> Exercise data
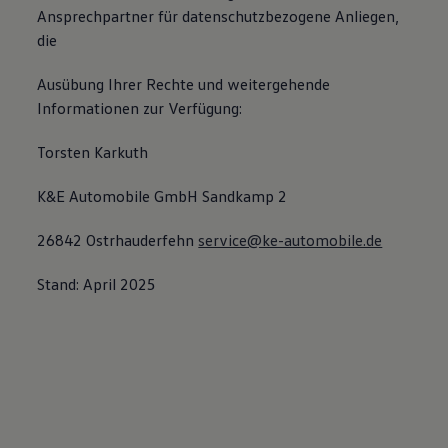
Ansprechpartner für datenschutzbezogene Anliegen,
die
Ausübung Ihrer Rechte und weitergehende
Informationen zur Verfügung:
Torsten Karkuth
K&E Automobile GmbH Sandkamp 2
26842 Ostrhauderfehn
service@ke-automobile.de
Stand: April 2025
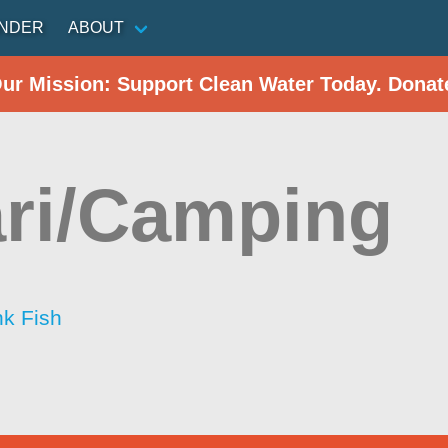
INDER
ABOUT
Our Mission: Support Clean Water Today. Donat
ri/Camping
nk Fish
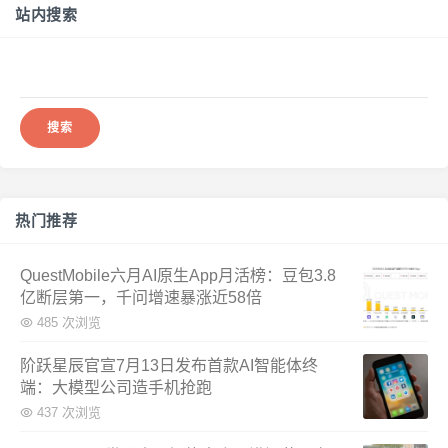
站内搜索
搜
索：
热门推荐
QuestMobile六月AI原生App月活榜：豆包3.8
亿断层第一，千问增速暴涨近58倍
485 次浏览
阶跃星辰官宣7月13日发布首款AI智能体终
端：大模型公司造手机抢跑
437 次浏览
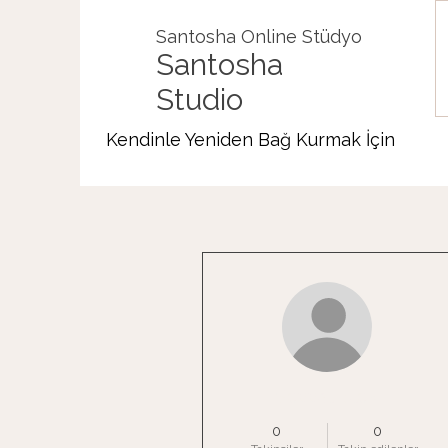
Santosha Online Stüdyo
Santosha
Studio
Kendinle Yeniden Bağ Kurmak İçin
Diğer Eylemler
Sevval Islek
0
0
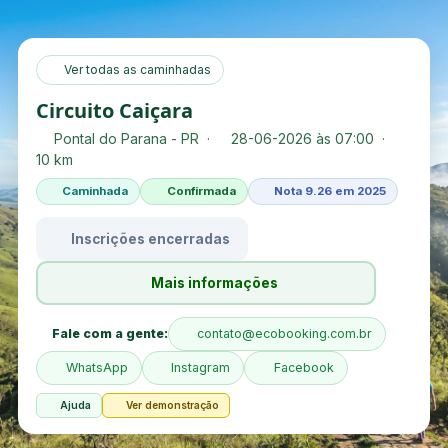
Ver todas as caminhadas
Circuito Caiçara
Pontal do Parana - PR ·
28-06-2026 às 07:00 ·
10 km
Caminhada
Confirmada
Nota 9.26 em 2025
Inscrições encerradas
Mais informações
Fale com a gente:
contato@ecobooking.com.br
WhatsApp
Instagram
Facebook
Ajuda
Ver demonstração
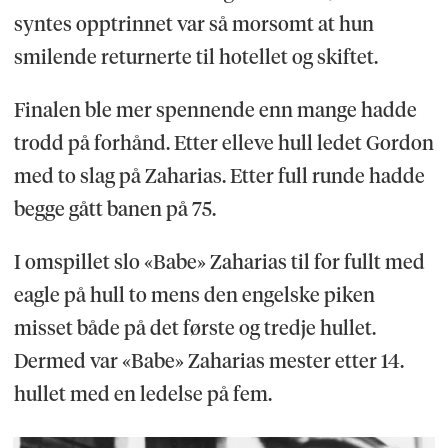
syntes opptrinnet var så morsomt at hun
smilende returnerte til hotellet og skiftet.
Finalen ble mer spennende enn mange hadde
trodd på forhånd. Etter elleve hull ledet Gordon
med to slag på Zaharias. Etter full runde hadde
begge gått banen på 75.
I omspillet slo «Babe» Zaharias til for fullt med
eagle på hull to mens den engelske piken
misset både på det første og tredje hullet.
Dermed var «Babe» Zaharias mester etter 14.
hullet med en ledelse på fem.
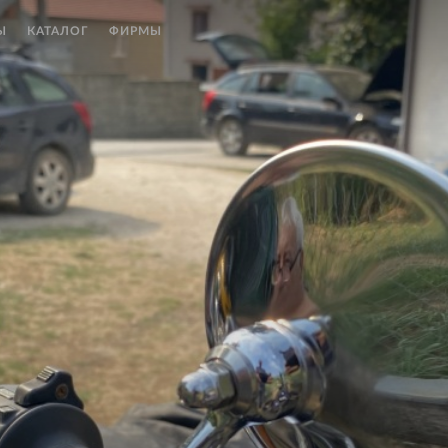
Ы
КАТАЛОГ
ФИРМЫ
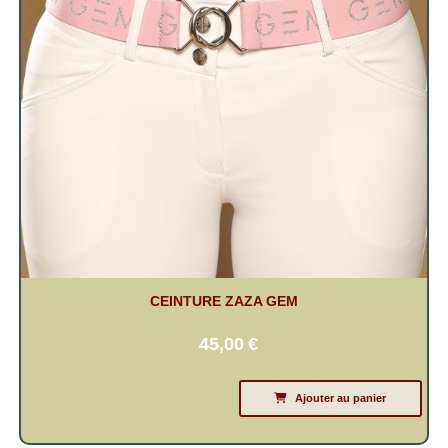
CEINTURE ZAZA GEM
45,00
€
Ajouter au panier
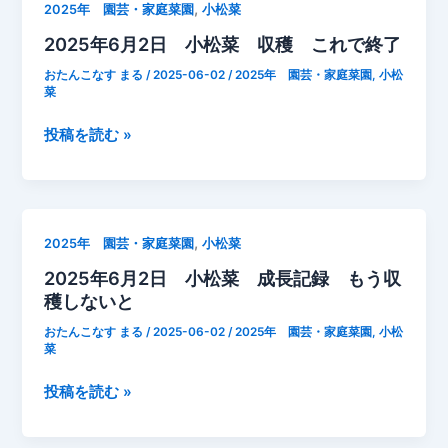
,
2025年 園芸・家庭菜園
小松菜
2025年6月2日 小松菜 収穫 これで終了
おたんこなす まる
/
2025-06-02
/
2025年 園芸・家庭菜園
,
小松
菜
2025
投稿を読む »
年
6
月
2
,
2025年 園芸・家庭菜園
小松菜
日
2025年6月2日 小松菜 成長記録 もう収
小
穫しないと
松
菜
おたんこなす まる
/
2025-06-02
/
2025年 園芸・家庭菜園
,
小松
収
菜
穫
2025
投稿を読む »
こ
年
れ
6
で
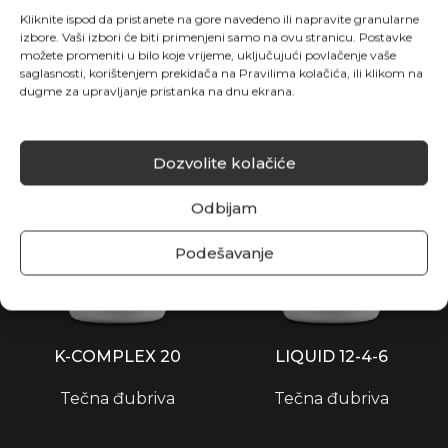
Tečna đubriva
Tečna đubriva
Kliknite ispod da pristanete na gore navedeno ili napravite granularne
izbore. Vaši izbori će biti primenjeni samo na ovu stranicu. Postavke
možete promeniti u bilo koje vrijeme, uključujući povlačenje vaše
saglasnosti, korištenjem prekidača na Pravilima kolačića, ili klikom na
dugme za upravljanje pristanka na dnu ekrana.
Dozvolite kolačiće
Odbijam
Podešavanje
K-COMPLEX 20
LIQUID 12-4-6
Tečna đubriva
Tečna đubriva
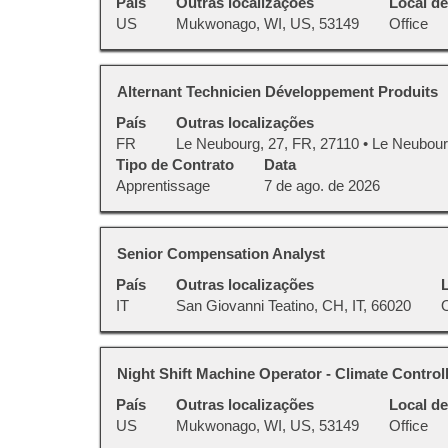
País
Outras localizações
Local de
vaga
pressionada
vagas
US
Mukwonago, WI, US, 53149
Office
com
para
Use
a
visualizar
a
barra
todas
tecla
Título
Selecione
Alternant Technicien Développement Produits
de
as
Tab
a
espaço
País
Outras localizações
informações
para
vaga
pressionada
FR
Le Neubourg, 27, FR, 27110 • Le Neubour
dela.
navegar
com
para
Tipo de Contrato
Data
na
a
visualizar
Apprentissage
7 de ago. de 2026
lista
barra
todas
de
de
as
vagas.
espaço
informações
Selecione
Título
Selecione
Senior Compensation Analyst
pressionada
dela.
para
a
para
País
Outras localizações
exibir
vaga
visualizar
IT
San Giovanni Teatino, CH, IT, 66020
os
com
todas
detalhes
a
as
completos
barra
informações
Título
Selecione
Night Shift Machine Operator - Climate Contr
da
de
dela.
a
vaga.
espaço
País
Outras localizações
Local de
vaga
pressionada
US
Mukwonago, WI, US, 53149
Office
com
para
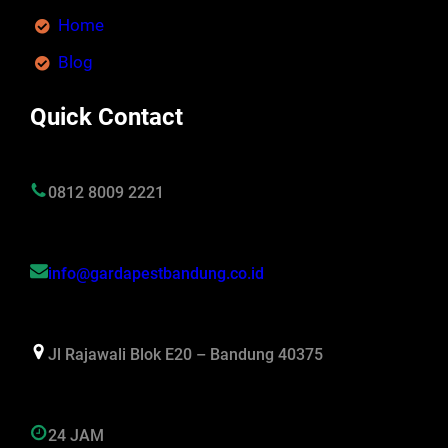
Home
Blog
Quick Contact
0812 8009 2221
info@gardapestbandung.co.id
Jl Rajawali Blok E20 – Bandung 40375
24 JAM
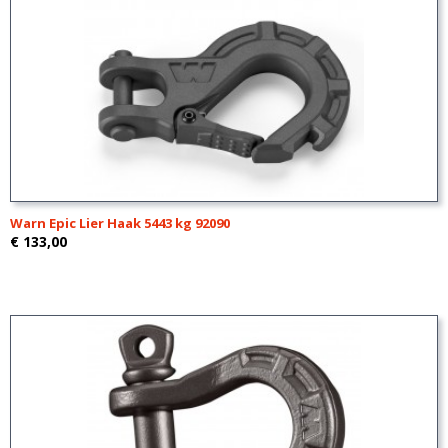
Warn Epic Lier Haak 5443 kg 92090
€ 133,00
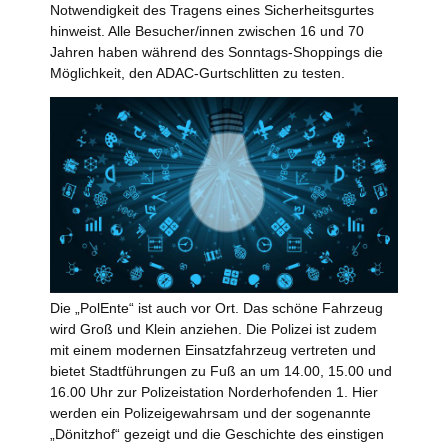
Notwendigkeit des Tragens eines Sicherheitsgurtes
hinweist. Alle Besucher/innen zwischen 16 und 70
Jahren haben während des Sonntags-Shoppings die
Möglichkeit, den ADAC-Gurtschlitten zu testen.
Die „PolEnte“ ist auch vor Ort. Das schöne Fahrzeug
wird Groß und Klein anziehen. Die Polizei ist zudem
mit einem modernen Einsatzfahrzeug vertreten und
bietet Stadtführungen zu Fuß an um 14.00, 15.00 und
16.00 Uhr zur Polizeistation Norderhofenden 1. Hier
werden ein Polizeigewahrsam und der sogenannte
„Dönitzhof“ gezeigt und die Geschichte des einstigen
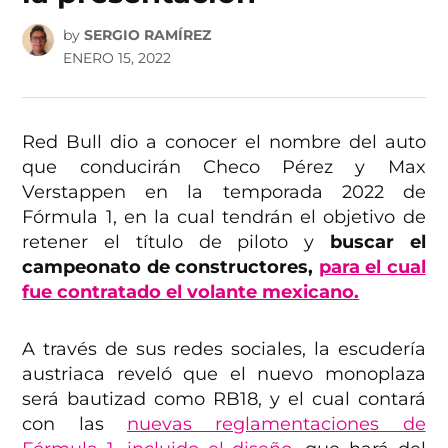
by
SERGIO RAMÍREZ
ENERO 15, 2022
Red Bull dio a conocer el nombre del auto
que conducirán Checo Pérez y Max
Verstappen en la temporada 2022 de
Fórmula 1, en la cual tendrán el objetivo de
retener el título de piloto y
buscar el
campeonato de constructores,
para el cual
fue contratado el volante mexicano.
A través de sus redes sociales, la escudería
austriaca reveló que el nuevo monoplaza
será bautizad como RB18, y el cual contará
con las
nuevas reglamentaciones de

> Your task
Of the lines above, copy each one that contains the word "Zaharias".

> Answer box
med to slag på Zaharias. Etter full runde hadde
I omspillet slo «Babe» Zaharias til for fullt med
Dermed var «Babe» Zaharias mester etter 14.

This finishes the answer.